Data in this exercise
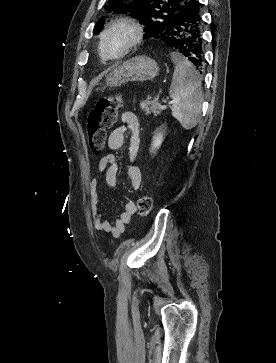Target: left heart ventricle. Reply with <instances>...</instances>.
<instances>
[{
  "label": "left heart ventricle",
  "instance_id": "left-heart-ventricle-1",
  "mask_svg": "<svg viewBox=\"0 0 276 363\" xmlns=\"http://www.w3.org/2000/svg\"><path fill=\"white\" fill-rule=\"evenodd\" d=\"M127 35L122 32L113 33L106 41V51L109 55L117 54L126 44Z\"/></svg>",
  "mask_w": 276,
  "mask_h": 363
}]
</instances>
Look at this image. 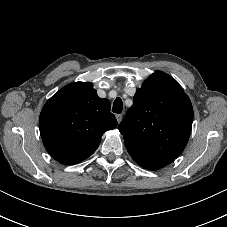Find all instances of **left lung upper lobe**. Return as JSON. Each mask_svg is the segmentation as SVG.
I'll return each mask as SVG.
<instances>
[{"label": "left lung upper lobe", "mask_w": 227, "mask_h": 227, "mask_svg": "<svg viewBox=\"0 0 227 227\" xmlns=\"http://www.w3.org/2000/svg\"><path fill=\"white\" fill-rule=\"evenodd\" d=\"M192 123L189 97L174 78L157 71L137 89L118 129L133 160L145 169L158 170L183 152Z\"/></svg>", "instance_id": "obj_1"}]
</instances>
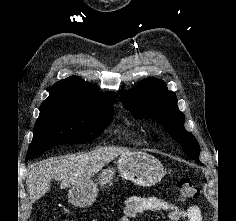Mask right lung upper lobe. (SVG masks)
I'll use <instances>...</instances> for the list:
<instances>
[{
	"mask_svg": "<svg viewBox=\"0 0 236 221\" xmlns=\"http://www.w3.org/2000/svg\"><path fill=\"white\" fill-rule=\"evenodd\" d=\"M114 99V92H99L89 82L72 76L56 82L50 89L49 97L41 105L92 108L113 105Z\"/></svg>",
	"mask_w": 236,
	"mask_h": 221,
	"instance_id": "right-lung-upper-lobe-1",
	"label": "right lung upper lobe"
}]
</instances>
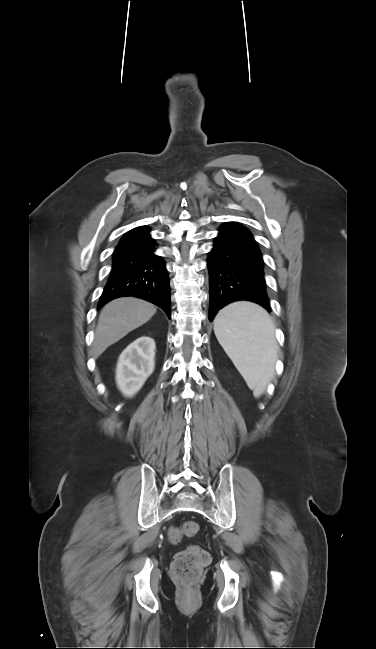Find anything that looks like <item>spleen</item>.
Returning a JSON list of instances; mask_svg holds the SVG:
<instances>
[{"label":"spleen","instance_id":"obj_1","mask_svg":"<svg viewBox=\"0 0 376 649\" xmlns=\"http://www.w3.org/2000/svg\"><path fill=\"white\" fill-rule=\"evenodd\" d=\"M214 332L254 396H261L274 375L277 358L270 315L255 303L234 302L218 312Z\"/></svg>","mask_w":376,"mask_h":649}]
</instances>
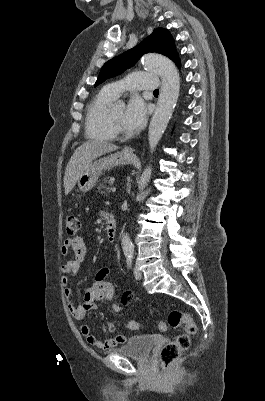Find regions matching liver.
<instances>
[{
	"label": "liver",
	"mask_w": 265,
	"mask_h": 401,
	"mask_svg": "<svg viewBox=\"0 0 265 401\" xmlns=\"http://www.w3.org/2000/svg\"><path fill=\"white\" fill-rule=\"evenodd\" d=\"M118 146L108 142V140H86L74 150L65 170L64 188L65 194H69L75 186L80 174L86 170L88 164L94 158L116 150Z\"/></svg>",
	"instance_id": "liver-1"
}]
</instances>
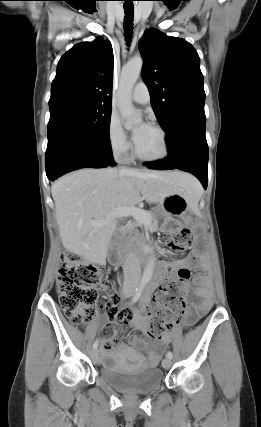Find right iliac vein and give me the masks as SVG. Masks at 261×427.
Here are the masks:
<instances>
[{
    "instance_id": "obj_1",
    "label": "right iliac vein",
    "mask_w": 261,
    "mask_h": 427,
    "mask_svg": "<svg viewBox=\"0 0 261 427\" xmlns=\"http://www.w3.org/2000/svg\"><path fill=\"white\" fill-rule=\"evenodd\" d=\"M133 294V291H127L125 292V296L129 297ZM91 359L93 362L97 363L99 360L98 351L96 349H93L91 352Z\"/></svg>"
}]
</instances>
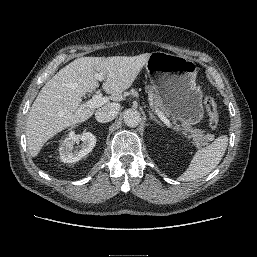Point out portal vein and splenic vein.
Listing matches in <instances>:
<instances>
[{
  "label": "portal vein and splenic vein",
  "instance_id": "obj_1",
  "mask_svg": "<svg viewBox=\"0 0 257 257\" xmlns=\"http://www.w3.org/2000/svg\"><path fill=\"white\" fill-rule=\"evenodd\" d=\"M95 78L99 81L104 80V76L100 73H96ZM108 101H109V98L104 97L101 93H97L92 97V99H90L86 103H83L81 105V108H91V109L99 108L105 103H107ZM155 112L157 113L158 117L166 124V126H168L169 128H173L172 123L166 118V116L158 108L155 109Z\"/></svg>",
  "mask_w": 257,
  "mask_h": 257
}]
</instances>
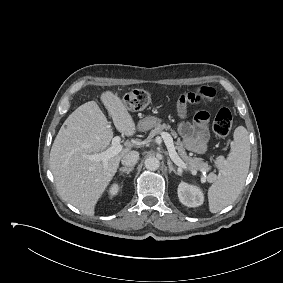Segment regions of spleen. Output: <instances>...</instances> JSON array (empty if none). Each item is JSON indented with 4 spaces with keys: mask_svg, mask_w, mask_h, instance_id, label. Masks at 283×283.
Instances as JSON below:
<instances>
[{
    "mask_svg": "<svg viewBox=\"0 0 283 283\" xmlns=\"http://www.w3.org/2000/svg\"><path fill=\"white\" fill-rule=\"evenodd\" d=\"M250 152L248 132L239 126L234 131L230 153L216 161L219 175L208 189L210 212L217 213L237 199L249 171Z\"/></svg>",
    "mask_w": 283,
    "mask_h": 283,
    "instance_id": "1",
    "label": "spleen"
}]
</instances>
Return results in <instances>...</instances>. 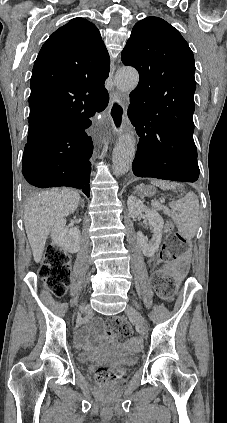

Try it
Please write out the material from the line containing "Point out portal vein and splenic vein." to its final line, both inclusive, exactly as it appears; pictures are not part of the copy.

Answer space
Point out portal vein and splenic vein.
Listing matches in <instances>:
<instances>
[{
  "label": "portal vein and splenic vein",
  "instance_id": "obj_1",
  "mask_svg": "<svg viewBox=\"0 0 257 257\" xmlns=\"http://www.w3.org/2000/svg\"><path fill=\"white\" fill-rule=\"evenodd\" d=\"M95 78L99 81L104 80V76L100 73H96ZM108 101H109V98L104 97L101 93H97L92 97V99H90L86 103H83L81 105V108H91V109L99 108L105 103H107ZM155 112L157 113L158 117L166 124V126H168L169 128H173L172 123L166 118V116L158 108L155 109Z\"/></svg>",
  "mask_w": 257,
  "mask_h": 257
}]
</instances>
Segment regions of spleen. Output: <instances>...</instances> JSON array (empty if none). Each item is JSON indented with 4 spaces with keys: mask_svg, mask_w, mask_h, instance_id, label. Masks at 283×283.
Instances as JSON below:
<instances>
[{
    "mask_svg": "<svg viewBox=\"0 0 283 283\" xmlns=\"http://www.w3.org/2000/svg\"><path fill=\"white\" fill-rule=\"evenodd\" d=\"M250 152L248 132L239 126L234 131L230 153L216 161L219 175L208 189L210 212L217 213L237 199L249 171Z\"/></svg>",
    "mask_w": 283,
    "mask_h": 283,
    "instance_id": "1",
    "label": "spleen"
}]
</instances>
Return results in <instances>...</instances>. 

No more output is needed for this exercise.